USB as a format.



  • Duet 3 is a great idea, but food for thought.... Why not use USB instead of a proprietary format? I realize that hardware costs are a concern, and maybe that's the reason. But it sure would make everything very plug and play, easily providing power to all the 5v devices. I don't mind wiring connectors, but I think the manufacturers can do a much better job. The remaining power hungry electronics would obviously have to have a different source. Also, USB-C with USB PD can only go up to 5 amps so that is a limiting factor as well.



  • what do you want to power with 5v? the duet cpu runs on 3.3V and the steppers and heaters need at least 12V
    and i am not sure what you mean by proprietary format.



  • Well, for one a usb-c would easily be able to handle stepper, and thermister connections and fan connections. That would make the cable chain much lighter to be sure. I'm not really thinking about the power as you already have a board that can manage a separate connection to a power supply. That's what 3 wires maximum?



  • You mean the CAN RJ11 Port? Thats a normal Industrial port.... Nothing duet Developer. USB C has major drawbacks



  • Forgive me as I don't know either format very well, but what are the drawbacks?
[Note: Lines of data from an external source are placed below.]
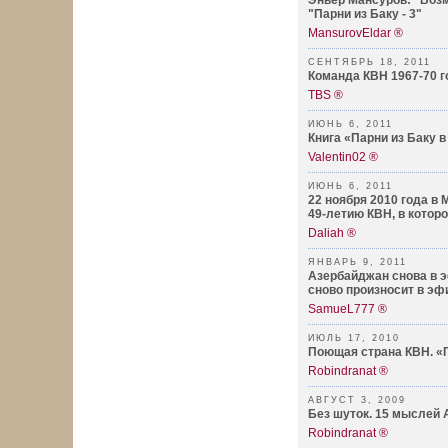
Энвер Мансуров: "Возм
"Парни из Баку - 3"
MansurovEldar ®
СЕНТЯБРЬ 18, 2011
Команда КВН 1967-70 г
TBS ®
ИЮНЬ 6, 2011
Книга «Парни из Баку в
Valentin02 ®
ИЮНЬ 6, 2011
22 ноября 2010 года в
49-летию КВН, в которо
Daliah ®
ЯНВАРЬ 9, 2011
Азербайджан снова в э
сново произносит в эф
SamueL777 ®
ИЮЛЬ 17, 2010
Поющая страна КВН. «П
Robindranat ®
АВГУСТ 3, 2009
Без шуток. 15 мыслей 
Robindranat ®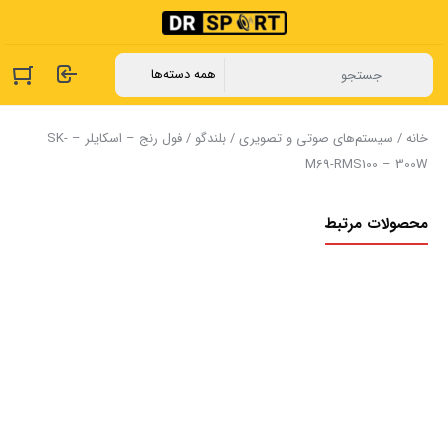
خانه
/
سیستم‌های صوتی و تصویری
/
بلندگو
/ فول رنج – اسکایلر – SK-
M69-RMS100 – 300W
محصولات مرتبط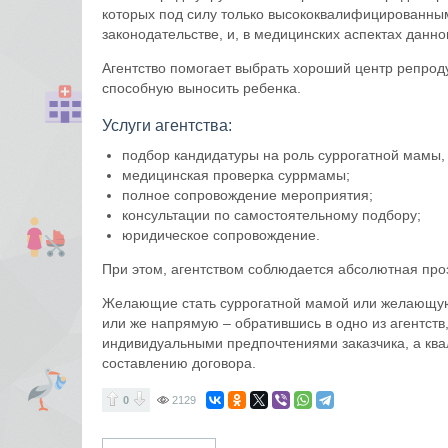
которых под силу только высококвалифицированны
законодательстве, и, в медицинских аспектах данно
Агентство помогает выбрать хороший центр репроду
способную выносить ребенка.
Услуги агентства:
подбор кандидатуры на роль суррогатной мамы,
медицинская проверка суррмамы;
полное сопровождение мероприятия;
консультации по самостоятельному подбору;
юридическое сопровождение.
При этом, агентством соблюдается абсолютная про
Желающие стать суррогатной мамой или желающую н
или же напрямую – обратившись в одно из агентств
индивидуальными предпочтениями заказчика, а кв
составлению договора.
0
2129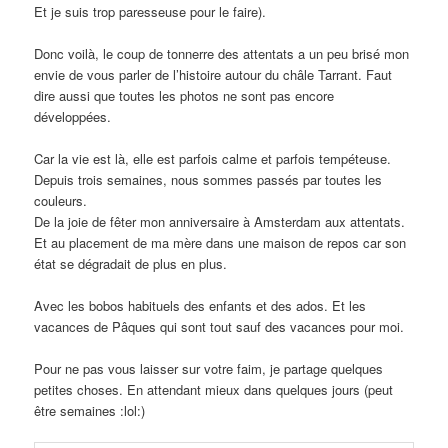
Et je suis trop paresseuse pour le faire).
Donc voilà, le coup de tonnerre des attentats a un peu brisé mon
envie de vous parler de l’histoire autour du châle Tarrant. Faut
dire aussi que toutes les photos ne sont pas encore
développées.
Car la vie est là, elle est parfois calme et parfois tempéteuse.
Depuis trois semaines, nous sommes passés par toutes les
couleurs.
De la joie de fêter mon anniversaire à Amsterdam aux attentats.
Et au placement de ma mère dans une maison de repos car son
état se dégradait de plus en plus.
Avec les bobos habituels des enfants et des ados. Et les
vacances de Pâques qui sont tout sauf des vacances pour moi.
Pour ne pas vous laisser sur votre faim, je partage quelques
petites choses. En attendant mieux dans quelques jours (peut
être semaines :lol:)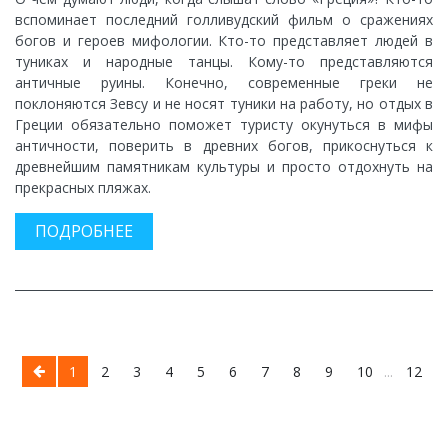
вспоминает последний голливудский фильм о сражениях
богов и героев мифологии. Кто-то представляет людей в
туниках и народные танцы. Кому-то представляются
античные руины. Конечно, современные греки не
поклоняются Зевсу и не носят туники на работу, но отдых в
Греции обязательно поможет туристу окунуться в мифы
античности, поверить в древних богов, прикоснуться к
древнейшим памятникам культуры и просто отдохнуть на
прекрасных пляжах.
ПОДРОБНЕЕ
1
2
3
4
5
6
7
8
9
10
...
12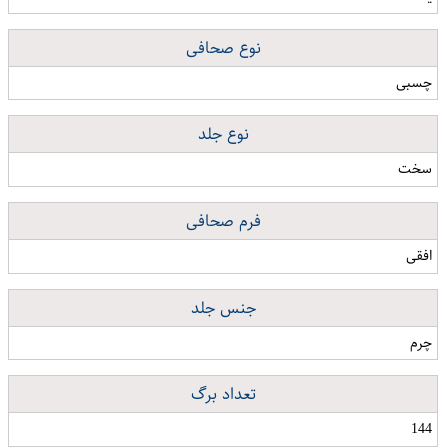
نوع صحافی
چسبی
نوع جلد
سخت
فرم صحافی
افقی
جنس جلد
چرم
تعداد برگ
144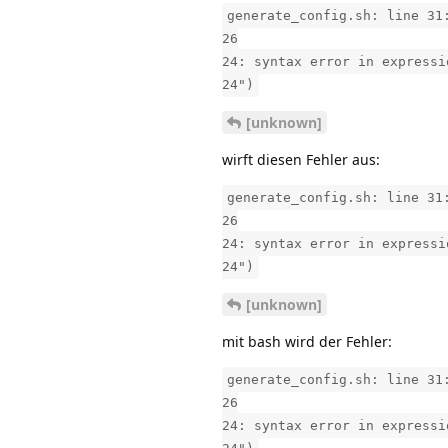
generate_config.sh: line 31
26
24: syntax error in expressi
24")
[unknown]
wirft diesen Fehler aus:
generate_config.sh: line 31
26
24: syntax error in expressi
24")
[unknown]
mit bash wird der Fehler:
generate_config.sh: line 31
26
24: syntax error in expressi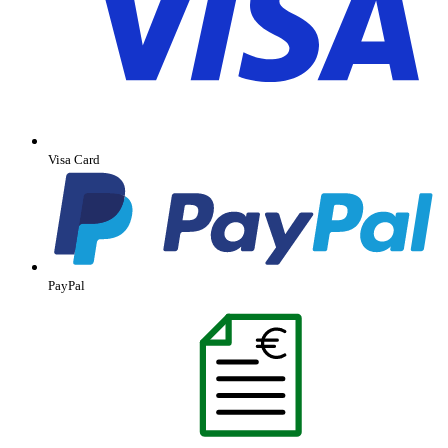
Visa Card
PayPal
If it's good enough to supply video to a VR headset, I would imagine that it wouldn't be difficult for it to handle basically anything needed by a 3d printer.



  • i think that would cause a lot of problem.
    usb-c cables are not make equally. you would get people using usb-c 2.0 cables and wondering why its not working etc.
    the usb-c cables rated for 60W are really stiff.
    btw usb-c has 24n pin connections.
    the duet3 toolboard required 2 wires for canbus and 2 wires for power.

    so you would have a wire that might work for the duet 3 toolboard 1lc
    but it would not work for the Duet 3 Expansion board 3HC.
    that seems like a bad design decision.



    • usb c has no lock or better there is a lockable USB C in the specifications but pretty rare in the Markers.

    Look what Industrial devices use for communication.;) Even normal USB is rare



  • @Veti That's fair, and thanks for entertaing my random thought:) It might also be worth considering what could be done with that much data throughput though. I have to imagine that there are some real wins to be gained there sometime in the future.



  • @ericrane said in USB as a format.:

    , I would imagine that it wouldn't be difficult for it to handle basically anything needed by a 3d printer.

    the difference here is current.
    the video signal transfers data.
    i.e. voltage on or voltage off switching very fast.

    the duet 3 only needs 2 wires for its data connection.
    with this it can achieve a cable length of 40m.
    try finding a 40m usb-c cable, ignoring the cost for such a thing.


  • administrators

    There is another consideration. If you use the same socket type to connect things that take different voltages (e.g. stepper motors, and 5V or 3.3V devices), it's guaranteed that some users will swap them by mistake and blow up the device, the Duet, or both.

    Additionally, if you use USB cables to connect stepper motors, you would need to buy a USB cable (if you can find one with a high enough current rating), cut off one end, and splice it to the stepper motor cable - because nobody sells stepper motors with USB plugs attached.

    We chose the connectors we used for a reason:

    • The Molex KK series connectors that we mostly use are widely available and easy to crimp (preferably with a suitable crimp tool) and the pins can easily be removed from the shells if rewiring is needed
    • The JST VH connectors that we now use for higher current connections are likewise easy to crimp and easy to disassemble. A PA21 crimping tool does both VH and KK connectors.
    • The RJ11 connectors that we use for CAN except where space is constrained were chosen because twisted pair RJ11 cables are very readily available in some countries, and not difficult to make up using readily available and inexpensive tools.

    The other connectors that we use only where we have to are:

    • Molex Microfit 3.0 (which are favoured by E3D) are not difficult to crimp, but it's hard to remove the pins from the shells without an expensive tool. We use them only where we need a higher rated current than Molex KK but don't have the space (i.e. on the Smart Effector), or where we specifically intend to support E3D sensors.

    • JST PH (used on some other boards and on stepper motors) are harder to crimp than Molex KK. We use them on the Tool Board for the stepper motor, to save space.

    • We use JST ZH where space is tight. These are hard to crimp because they are so small, however connectors with pre-crimped wires are readily available.

    • We've moved away from terminal blocks because OEMs hate them, and they are only good at carrying high currents if the proper ferrules are crimped on to the wires. The barrier strips that we now use for power in and bed heater out on Duet Maestro and Duet 3 are more forgiving.